Welcome to the ragball was an exhibition of new painting and sculpture by Lester Goldman (1942 - 2005) at JNG in Kansas City in 2001. The exhibition also debuted a limited edition book by Goldman and Brady Vest of Hammerpress in Kansas City.
Culminating in 1996 with the exhibition "Wombshot" at Grand Arts in Kansas City, Lester Goldman completed a 10 year project of carnival-structured events including large-scale paintings and sculpture, texts and diagrams, animated loop devices, music and performance. The new works in "welcome to the ragball" were his most conceptually refined to date. They continued the then recent reduction, both in materials and complexity of imagery first seen in the paintings exhibited in his 1998 exhibition at the Jan Weiner Gallery, and furthered Goldman's investigations into "base liquidity, color alert, life support systems, weightlessness and expressive movement". In these new paintings, there were now larger fields of color, more dialogue with abstraction and further obscuration of figurative references. What remained and came to the forefront were the resultant forms, colors and emotions that resulted from the earlier "actions" that continued to inform his work. The new sculptures, too, were simplified and refined and related closely to the paintings in scale, feel, color and form.
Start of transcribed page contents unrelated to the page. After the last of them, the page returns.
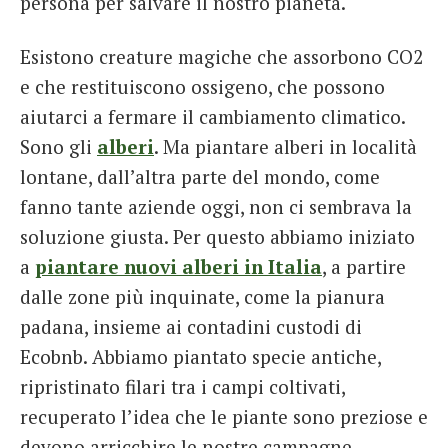
persona per salvare il nostro pianeta.
Esistono creature magiche che assorbono CO2
e che restituiscono ossigeno, che possono
aiutarci a fermare il cambiamento climatico.
Sono gli
alberi
. Ma piantare alberi in località
lontane, dall’altra parte del mondo, come
fanno tante aziende oggi, non ci sembrava la
soluzione giusta. Per questo abbiamo iniziato
a
piantare nuovi alberi in Italia
, a partire
dalle zone più inquinate, come la pianura
padana, insieme ai contadini custodi di
Ecobnb. Abbiamo piantato specie antiche,
ripristinato filari tra i campi coltivati,
recuperato l’idea che le piante sono preziose e
devono arricchire le nostre campagne.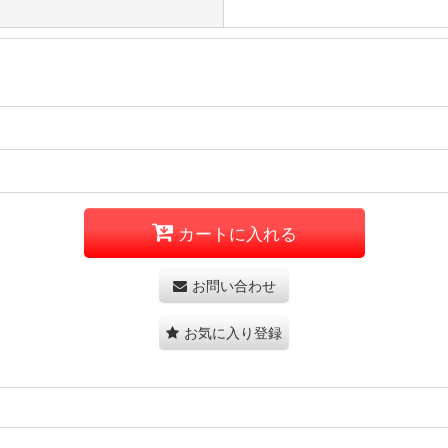
カートに入れる
お問い合わせ
お気に入り登録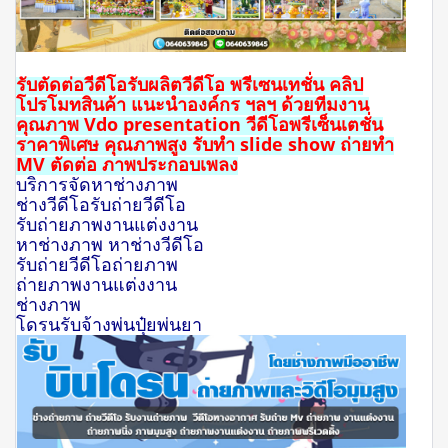
รับตัดต่อวีดีโอรับผลิตวีดีโอ พรีเซนเทชั่น คลิป
โปรโมทสินค้า แนะนำองค์กร ฯลฯ ด้วยทีมงาน
คุณภาพ Vdo presentation วีดีโอพรีเซ็นเตชั่น
ราคาพิเศษ คุณภาพสูง รับทำ slide show ถ่ายทำ
MV ตัดต่อ ภาพประกอบเพลง
บริการจัดหาช่างภาพ
ช่างวีดีโอรับถ่ายวีดีโอ
รับถ่ายภาพ
งานแต่งงาน
หาช่างภาพ หาช่างวีดีโอ
รับถ่ายวีดีโอถ่ายภาพ
ถ่ายภาพงานแต่งงาน
ช่างภาพ
โดรนรับจ้างพ่นปุ๋ยพ่นยา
In collaboration with Brady Vest of Hammerpress, Lester Goldman also created a letterpress edition of "welcome to the ragball", a 32 page handprinted book limited to 250 copies. By chance, Goldman found some original 1930s comic illustration plates with prevailing social values relevant to that era. The book reproduces those plates, which Goldman has then "drawn into" as a response and in order to construct new associations without literal erasures. Additional responses to the 22 pages of drawings were made by five local poets in the second section of the book.The writers include Rush Rankin, Harvey Hix, Debra Di Blasi, Victoria Brockmeier and Christopher Leitch.